Behebret Argaw est arrivé au Québec à l’été 1986, en provenance de l’Éthiopie. C’est en 2001 qu’il frappe à la porte de Boulot vers… Il a 25 ans : « J’avais fait mon secondaire 5 et commencé le collégial en informatique et en électronique, mais je n’avais pas terminé. J’avais accumulé des dettes d’études ».

Il cherche dans le journal. Se rend à Emploi-Québec. Visite le Carrefour Jeunesse Emploi (CJE). Trouve un dépliant sur Boulot vers… et s’y inscrit.

« J’ai aimé la première journée, nous avons fait un porte-carte d’affaires à mettre sur le bureau. J’ai fait six mois. J’ai trouvé du travail pendant le stage. L’ébénisterie m’a attiré, je n’avais jamais travaillé le bois, je ne connaissais pas le métier. J’aimais les meubles, j’étais manuel. J’ai appris les rudiments au Boulot vers… et je suis devenu apprenti ébéniste. J’ai poursuivi chez Meubles Valentino à Saint-Léonard, puis Ébénisterie Beaudet et Frères à Montréal-Nord. On y assemblait des meubles. J’étais au sablage. »

Behebret se dit un travailleur versatile, « je suis flexible dans tout ». S’il jouit d’une bonne dextérité manuelle, il ajoute tout de suite qu’il apprécie que le travail lui fournisse « une stimulation intellectuelle ».

« En ébénisterie, il y a la minutie, on calcule au 1/16 de pouce, j’ai appris à compter avec les pouces, ce que je fais encore. » Minutieux, il est responsable, mature.

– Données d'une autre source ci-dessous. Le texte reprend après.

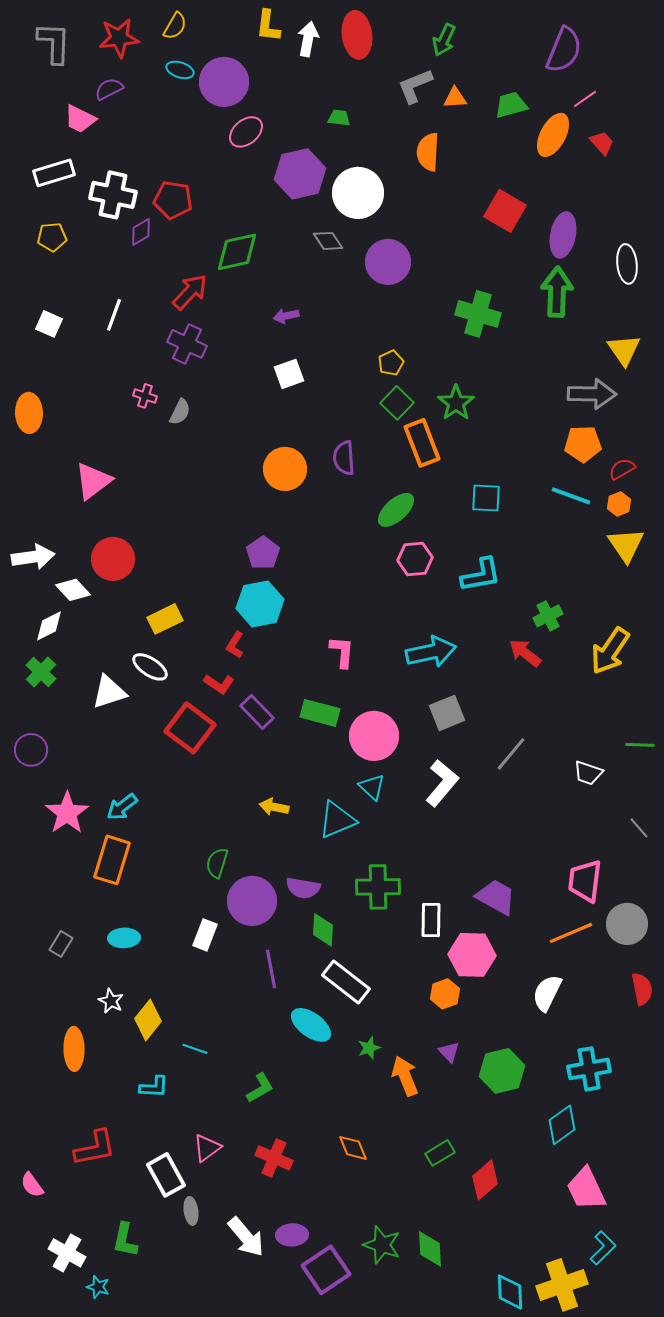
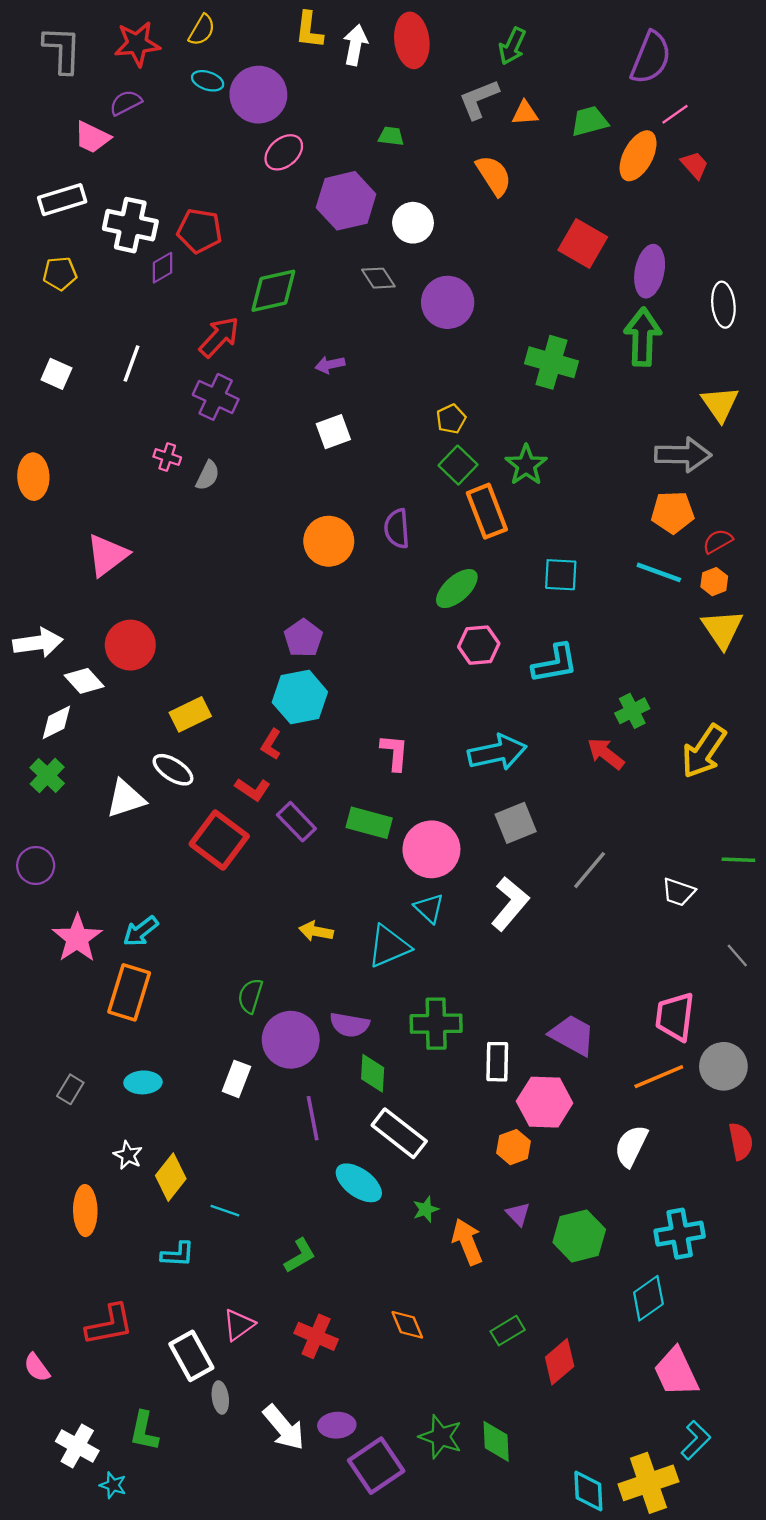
orange semicircle: (428, 152) -> (494, 175), turned 144
white circle: (358, 193) -> (413, 223), size x0.7

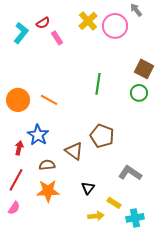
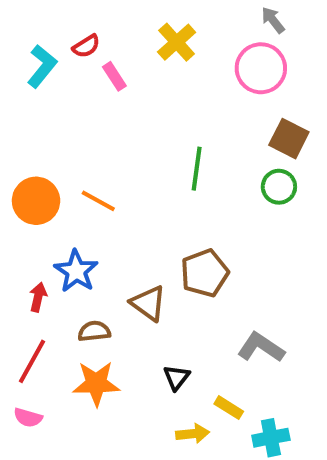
pink circle: (115, 26) -> (261, 68), moved
brown pentagon: (102, 136) -> (205, 273), turned 30
pink semicircle: (14, 208) -> (28, 418), turned 72

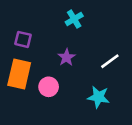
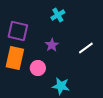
purple square: (23, 39) -> (18, 31), size x1.5
cyan star: (98, 97) -> (61, 86), moved

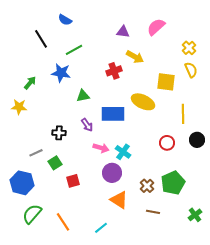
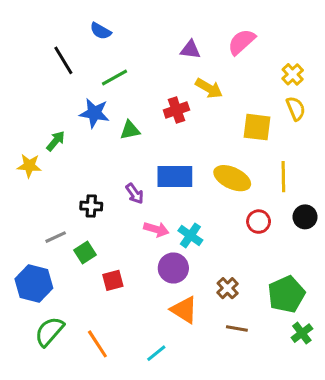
green arrow: (30, 83) -> (56, 141), moved
green triangle: (83, 96) -> (130, 130), moved
yellow ellipse: (143, 102) -> (232, 178), moved
green pentagon: (173, 183) -> (286, 294), moved

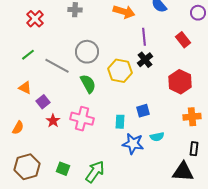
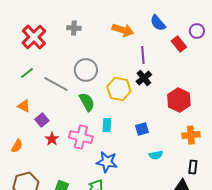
red cross: (35, 19) -> (34, 37), size x1.4
red rectangle: (183, 40) -> (179, 44), moved
cyan rectangle: (120, 122) -> (107, 125), moved
blue star: (133, 144) -> (107, 162), moved

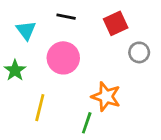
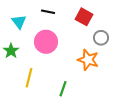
red square: (116, 23) -> (84, 17), turned -36
orange star: (106, 97) -> (88, 60), moved

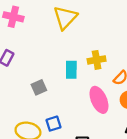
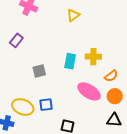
yellow triangle: (65, 18) -> (73, 15), size x0.6
pink ellipse: (99, 100) -> (89, 91), turned -45

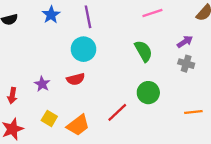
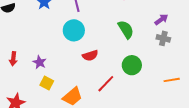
red semicircle: (76, 79) -> (90, 55), moved
red arrow: (12, 96) -> (13, 59), moved
yellow square: (49, 118) -> (47, 83), moved

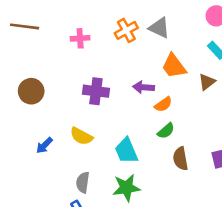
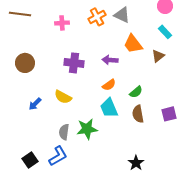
orange semicircle: (163, 104) -> (109, 85), moved
green semicircle: (166, 131) -> (136, 92), moved
cyan trapezoid: (126, 151) -> (109, 108), moved
green star: (126, 188) -> (87, 129), moved

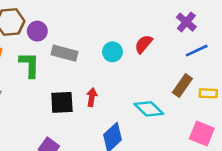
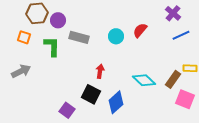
brown rectangle: (182, 86) -> (173, 79), moved
black square: (62, 102) -> (91, 94), moved, turned 30

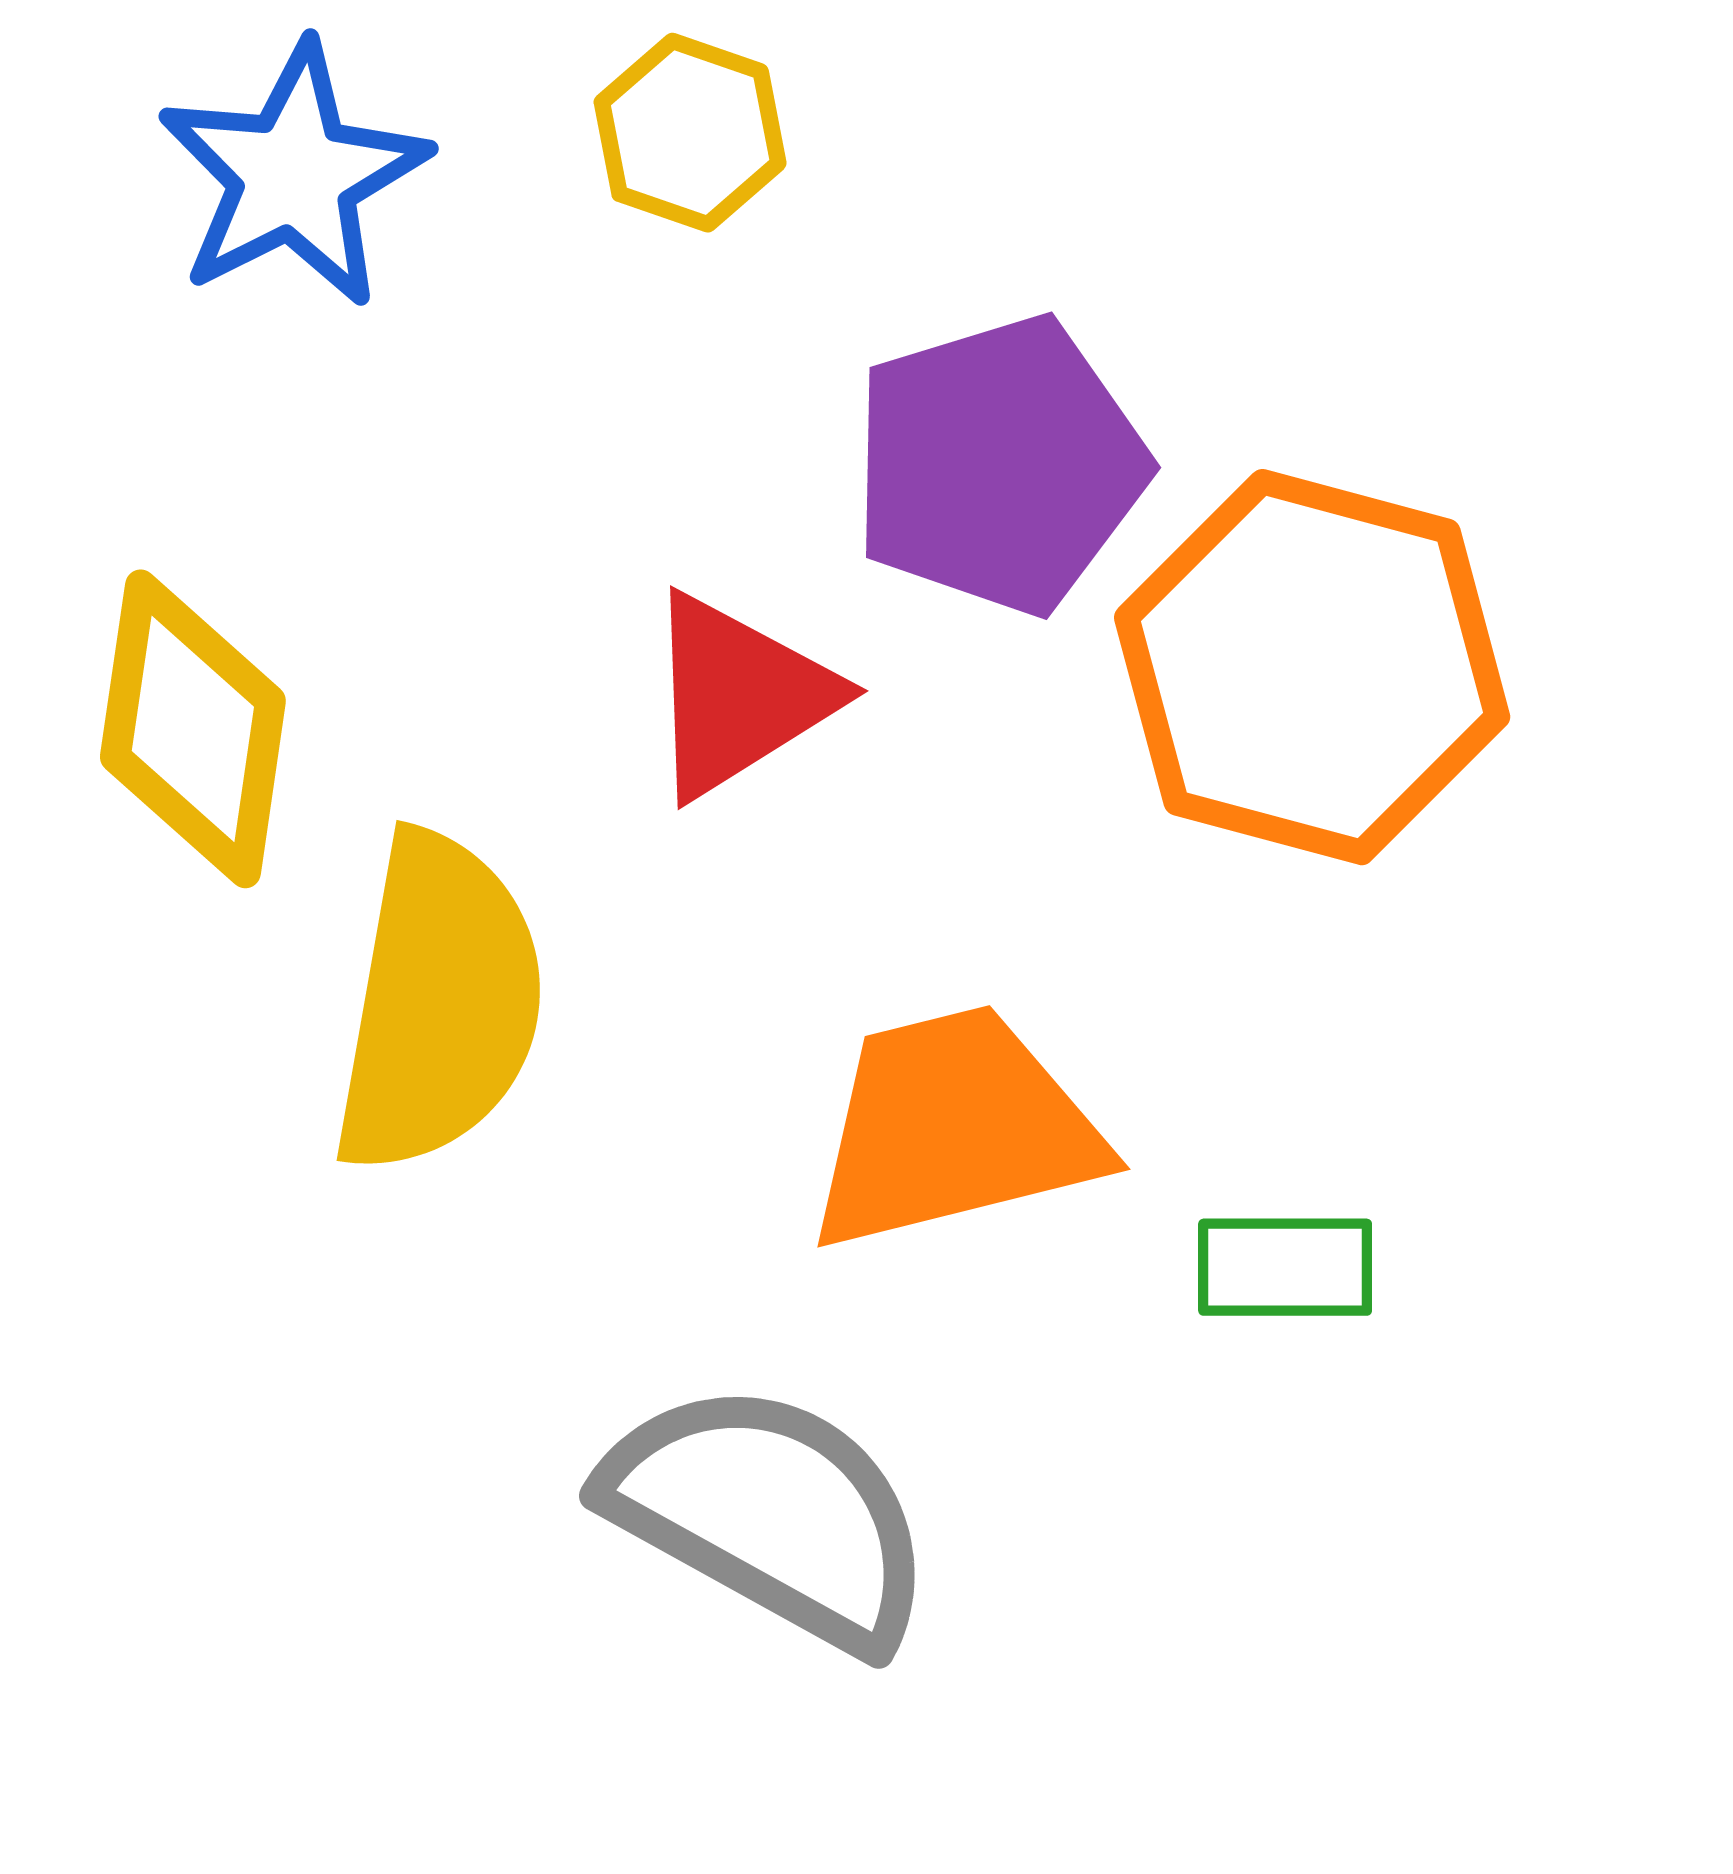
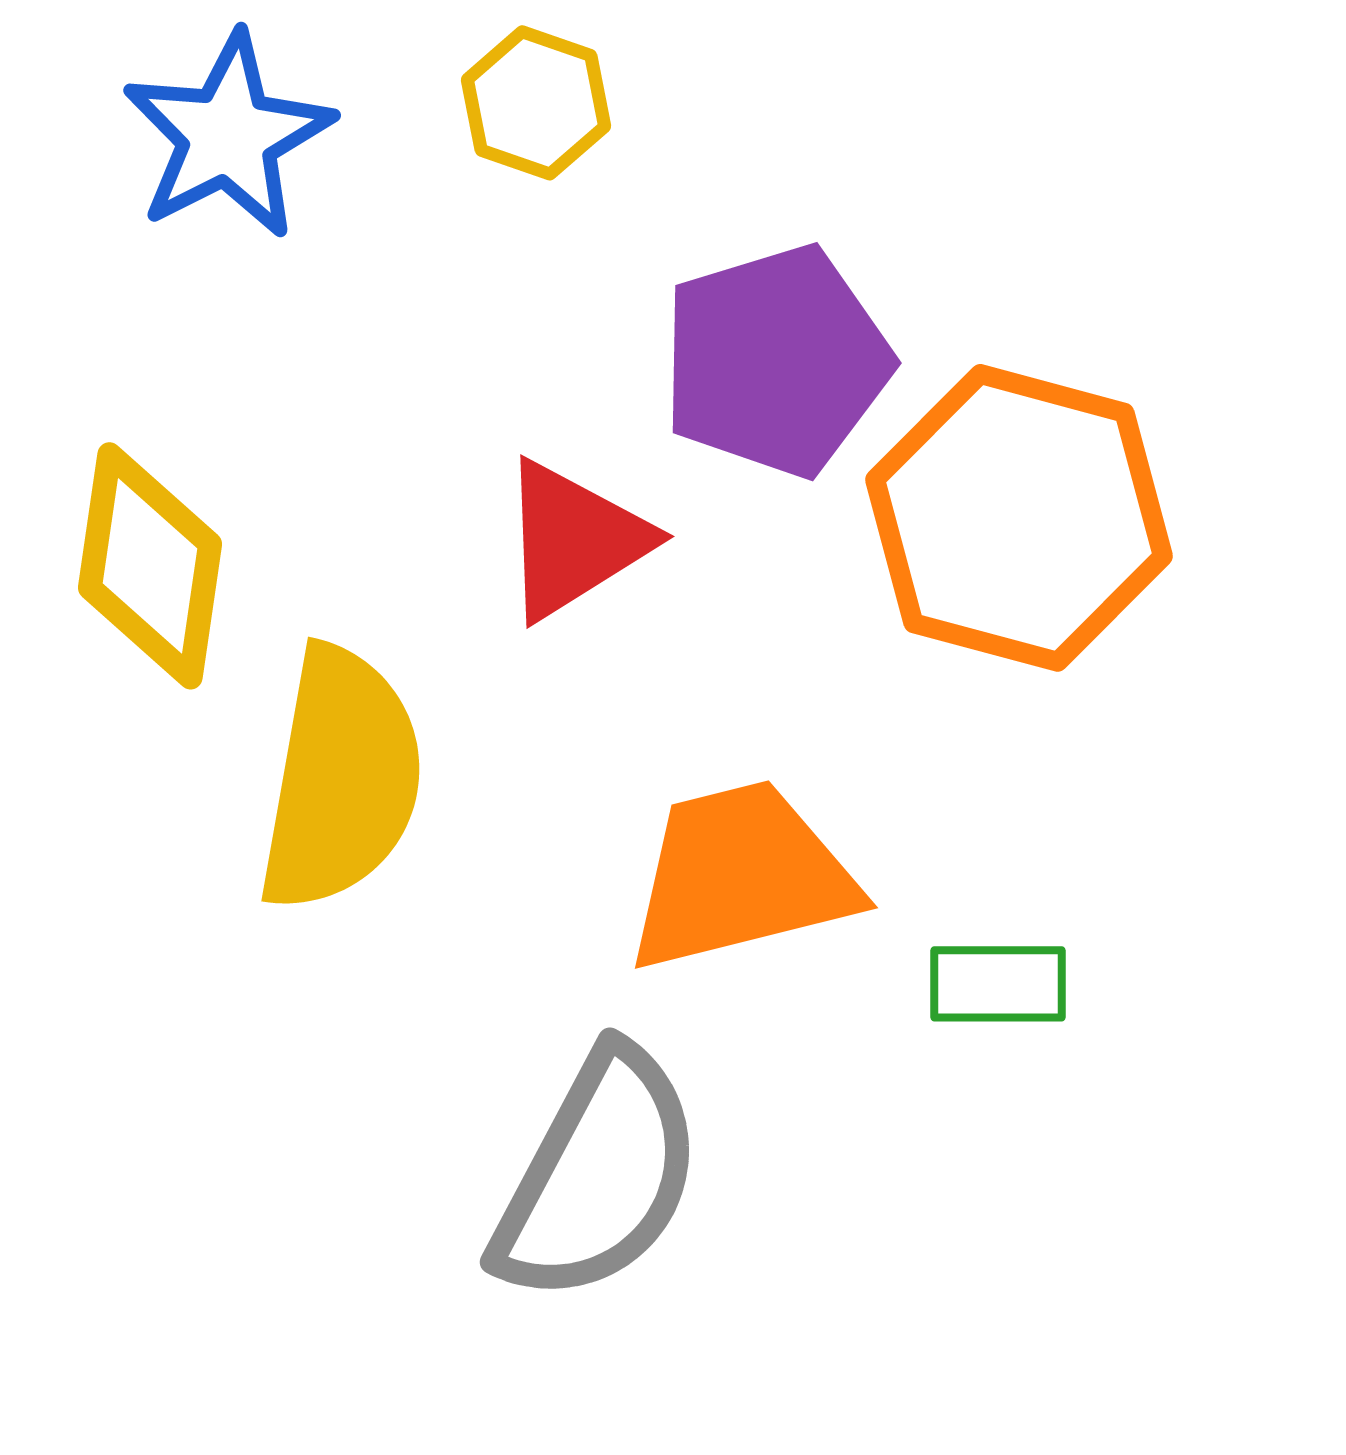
gray semicircle: (770, 1514) -> (598, 1176), turned 89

Porté vers les autres. « Je voulais continuer à avancer, aller plus haut. J’ai fait une formation dans le domaine de la santé, j’ai suivi le cours Santé, assistance et soins infirmiers (DEP). Je suis maintenant infirmier auxiliaire aux résidences Les bâtisseurs, à Chambly, auprès de personnes en perte d’autonomie. Je prodigue des soins infirmiers prescrits, j’administre des médicaments ». S’agit-il pour lui d’un travail humanitaire ? « Oui, j’aime le côté du travail qui me lie à la personne, l’aspect social. »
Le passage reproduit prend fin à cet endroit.